Oluyemi is directed to distributed cloud computing and communication for machine learning thus being analogous. A person having ordinary skill in the art would have considered it obvious prior to the effective filing date to provision per Oluyemi in combination to arrive at the invention as claimed for the motivation “To simplify and ease the transition for customers, also referred to as deployers, to change to and/or use cloud computing resources… it would be advantageous if a customer could specify the cloud computing resources and specifications, e.g., the architecture, and/or topology” cont’d “users without an in-depth understanding on cloud infrastructure deployment tools could provision” [0023].
With respect to claim 2, the combination of Shukla, Gu, Deng and Oluyemi teaches the method as in claim 1, wherein
the device configures the channels by configuring application programming interfaces (APIs) on the groups of training nodes, the set of intermediate aggregator nodes, and the global aggregator node, to form communication channels in the network {Oluyemi [0067] “configuration files are converted into input data which can be used by cloud provider APIs” shown Figs 4:495, 5:495, 9:940. The API is configured to convert topology for cloud provisioning [0067,72] where topology corresponds to the network nodes with connections/channels [0026]. This may entail metadata collected from a pattern recognition/detected sketch of cloud network [0072,51]. API configured to make program calls for running trained ML models [0051-50]}.

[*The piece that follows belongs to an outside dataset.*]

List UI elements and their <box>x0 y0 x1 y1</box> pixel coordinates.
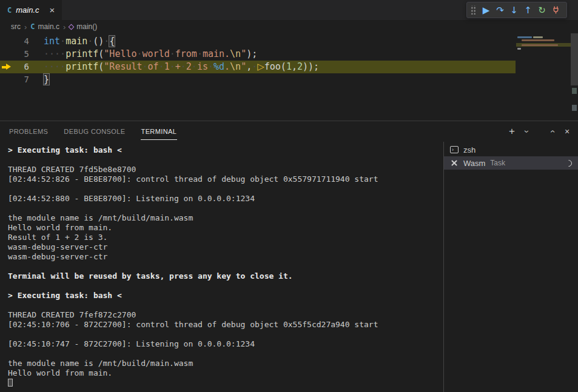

With respect to claim 3, the combination of Shukla, Gu, Deng and Oluyemi teaches the method as in claim 1, wherein
the device selects the set of intermediate aggregator nodes for the groups of training nodes based in part on their distances to the groups of training nodes {Deng [P.29 Last¶] aggregator selection based on [P.30 Last¶] “distance between node n and edge aggregator e, dec (km) is the shortest path distance between the edge aggregator e and the cloud aggregator” for federated learning/training Fig 1 [P.27 ¶4,1] so-Titled. As a computed function, distance comprises delta Δ [Alg.1 Lines7-8,12] and/or subtractive difference [Alg.2 Lines20-24]}.
With respect to claim 7, the combination of Shukla, Gu, Deng and Oluyemi teaches the method as in claim 1, wherein
the global aggregator node performs a global aggregation of the intermediate models into a global machine learning model {Deng [P.27 ¶3] “global model aggregations” over “training iterations …round of model training. The process repeats” Fig 4 shows aggregation using server and edge devices, the server is commonly global, local being edge devices. See also [P.26 ¶1-2] “global aggregations” similarly at [P.25 ¶]}.
With respect to claim 10, the combination of Shukla, Gu, Deng and Oluyemi teaches the method as in claim 1, wherein
at least one of the set of intermediate aggregator nodes is cloud-based {Deng Fig 4 illustrates “cloud aggregation” with “nodes” as sets and/or subsets described throughout e.g. [P.26 Last¶], [P.27 Sect.III]}.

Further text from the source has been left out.